TASK STATEMENT
Those lines of the following listing which contain the string "scroll" should be returned.

DATA EXCERPTS
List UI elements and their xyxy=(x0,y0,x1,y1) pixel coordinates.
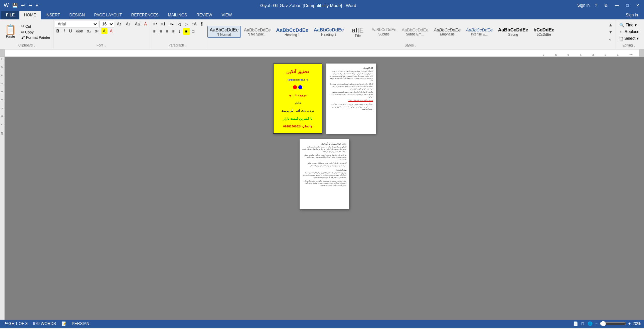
text-highlight-button[interactable]: A xyxy=(101,28,107,34)
styles-expand[interactable]: ⌄ xyxy=(415,44,417,47)
close-button[interactable]: ✕ xyxy=(634,2,641,8)
sort-button[interactable]: ↕A xyxy=(190,21,198,27)
sign-in-button[interactable]: Sign in xyxy=(577,3,590,8)
zoom-out-button[interactable]: − xyxy=(595,321,598,326)
tab-page-layout[interactable]: PAGE LAYOUT xyxy=(90,11,127,19)
redo-button[interactable]: ↪ xyxy=(27,2,33,9)
zoom-in-button[interactable]: + xyxy=(628,321,631,326)
style-subtitle[interactable]: AaBbCcDdEe Subtitle xyxy=(369,26,398,37)
center-button[interactable]: ≡ xyxy=(158,28,164,35)
cut-button[interactable]: ✂ Cut xyxy=(20,24,52,29)
shrink-font-button[interactable]: A↓ xyxy=(124,21,132,27)
tab-view[interactable]: VIEW xyxy=(217,11,236,19)
zoom-slider[interactable] xyxy=(600,321,626,326)
document-page-1[interactable]: تحقیق آنلاین Tahghighonline.ir ◄ مرجع دا… xyxy=(273,64,322,134)
document-page-3[interactable]: بخش دوم: پرورش و نگهداری گل گاو زبان گیا… xyxy=(300,139,349,209)
title-bar-left: W 💾 ↩ ↪ ▾ xyxy=(3,2,39,9)
style-nospace[interactable]: AaBbCcDdEe ¶ No Spac... xyxy=(241,26,273,38)
style-heading2[interactable]: AaBbCcDdEe Heading 2 xyxy=(311,26,346,38)
borders-button[interactable]: □ xyxy=(190,28,196,35)
style-subtitle-preview: AaBbCcDdEe xyxy=(371,27,396,32)
print-layout-icon[interactable]: 🗋 xyxy=(581,321,585,326)
superscript-button[interactable]: x² xyxy=(94,28,100,34)
undo-button[interactable]: ↩ xyxy=(20,2,26,9)
font-size-select[interactable]: 16 xyxy=(99,21,114,27)
select-icon: ⬚ xyxy=(619,36,623,41)
line-spacing-button[interactable]: ↕ xyxy=(177,28,182,35)
tab-mailings[interactable]: MAILINGS xyxy=(163,11,192,19)
font-color-button[interactable]: A xyxy=(108,28,114,34)
clipboard-expand[interactable]: ⌄ xyxy=(33,44,36,47)
copy-button[interactable]: ⧉ Copy xyxy=(20,29,52,34)
tab-references[interactable]: REFERENCES xyxy=(127,11,163,19)
tab-file[interactable]: FILE xyxy=(1,11,19,19)
styles-scroll-down[interactable]: ▼ xyxy=(608,28,614,35)
clear-format-button[interactable]: A xyxy=(142,21,148,27)
style-bccddee[interactable]: bCcDdEe bCcDdEe xyxy=(531,26,556,38)
increase-indent-button[interactable]: ▷ xyxy=(183,21,189,27)
underline-button[interactable]: U xyxy=(67,28,74,34)
editing-expand[interactable]: ⌄ xyxy=(633,44,636,47)
page-row-2: بخش دوم: پرورش و نگهداری گل گاو زبان گیا… xyxy=(300,139,349,209)
paste-button[interactable]: 📋 Paste xyxy=(3,24,18,39)
style-intense-preview: AaBbCcDdEe xyxy=(466,27,493,33)
decrease-indent-button[interactable]: ◁ xyxy=(176,21,182,27)
font-family-select[interactable]: Arial xyxy=(55,21,98,27)
justify-button[interactable]: ≡ xyxy=(171,28,176,35)
select-button[interactable]: ⬚ Select ▾ xyxy=(617,35,641,41)
paragraph-expand[interactable]: ⌄ xyxy=(185,44,187,47)
style-strong-preview: AaBbCcDdEe xyxy=(498,27,528,33)
document-area: 1 2 3 4 5 6 7 8 9 10 تحقیق آنلاین Tahghi… xyxy=(0,57,644,320)
style-h1-label: Heading 1 xyxy=(285,33,300,37)
shading-button[interactable]: ■ xyxy=(183,28,190,35)
style-intense[interactable]: AaBbCcDdEe Intense E... xyxy=(464,26,495,38)
read-mode-icon[interactable]: 📄 xyxy=(573,321,578,326)
ruler-mark-7: 7 xyxy=(543,53,544,57)
style-subtle-em[interactable]: AaBbCcDdEe Subtle Em... xyxy=(399,26,431,38)
align-left-button[interactable]: ≡ xyxy=(151,28,157,35)
strikethrough-button[interactable]: abc xyxy=(74,28,84,34)
tab-insert[interactable]: INSERT xyxy=(41,11,65,19)
subscript-button[interactable]: x₂ xyxy=(86,28,93,34)
bold-button[interactable]: B xyxy=(55,28,61,34)
title-bar: W 💾 ↩ ↪ ▾ Giyah-Gil-Gav-Zaban [Compatibi… xyxy=(0,0,644,11)
style-emphasis[interactable]: AaBbCcDdEe Emphasis xyxy=(432,26,463,38)
format-painter-button[interactable]: 🖌 Format Painter xyxy=(20,35,52,40)
numbering-button[interactable]: ≡1 xyxy=(159,21,167,27)
web-layout-icon[interactable]: 🌐 xyxy=(588,321,593,326)
quick-access-dropdown[interactable]: ▾ xyxy=(35,2,39,9)
style-strong[interactable]: AaBbCcDdEe Strong xyxy=(496,26,530,38)
styles-scroll-up[interactable]: ▲ xyxy=(608,21,614,28)
bullets-button[interactable]: ≡• xyxy=(151,21,158,27)
font-group-label: Font ⌄ xyxy=(55,43,149,48)
font-expand[interactable]: ⌄ xyxy=(104,44,107,47)
styles-more[interactable]: ⌄ xyxy=(608,35,614,42)
page-count: PAGE 1 OF 3 xyxy=(3,321,27,326)
ruler-tab-stop[interactable]: ⊸ xyxy=(629,52,633,57)
document-page-2[interactable]: گل گاو زبان گیاه گل گاو زبان از جمله دار… xyxy=(326,64,376,134)
style-subtitle-label: Subtitle xyxy=(378,32,389,36)
restore-button[interactable]: ⧉ xyxy=(603,2,610,8)
para-row-1: ≡• ≡1 ≡▸ ◁ ▷ ↕A ¶ xyxy=(151,21,204,27)
style-heading1[interactable]: AaBbCcDdEe Heading 1 xyxy=(274,26,311,38)
editing-content: 🔍 Find ▾ ↔ Replace ⬚ Select ▾ xyxy=(617,21,641,43)
multilevel-button[interactable]: ≡▸ xyxy=(168,21,175,27)
grow-font-button[interactable]: A↑ xyxy=(115,21,123,27)
sign-in-link[interactable]: Sign in xyxy=(621,11,643,19)
align-right-button[interactable]: ≡ xyxy=(164,28,170,35)
document-canvas[interactable]: تحقیق آنلاین Tahghighonline.ir ◄ مرجع دا… xyxy=(5,57,644,320)
show-hide-button[interactable]: ¶ xyxy=(199,21,204,27)
italic-button[interactable]: I xyxy=(62,28,66,34)
tab-design[interactable]: DESIGN xyxy=(65,11,90,19)
tab-home[interactable]: HOME xyxy=(19,11,41,19)
maximize-button[interactable]: □ xyxy=(624,2,631,8)
save-button[interactable]: 💾 xyxy=(11,2,19,9)
replace-button[interactable]: ↔ Replace xyxy=(617,29,641,35)
help-button[interactable]: ? xyxy=(593,2,599,8)
find-button[interactable]: 🔍 Find ▾ xyxy=(617,22,639,28)
minimize-button[interactable]: — xyxy=(613,2,621,8)
style-title[interactable]: aItE Title xyxy=(347,25,368,39)
style-normal[interactable]: AaBbCcDdEe ¶ Normal xyxy=(207,26,241,38)
change-case-button[interactable]: Aa xyxy=(133,21,142,27)
tab-review[interactable]: REVIEW xyxy=(192,11,217,19)
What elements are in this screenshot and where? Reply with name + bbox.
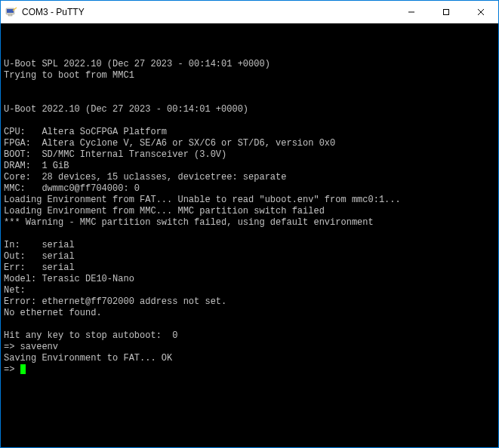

WRITTEN RESPONSE
styles-scroll-down[interactable]: ▼ xyxy=(608,28,614,35)
styles-scroll-up[interactable]: ▲ xyxy=(608,21,614,28)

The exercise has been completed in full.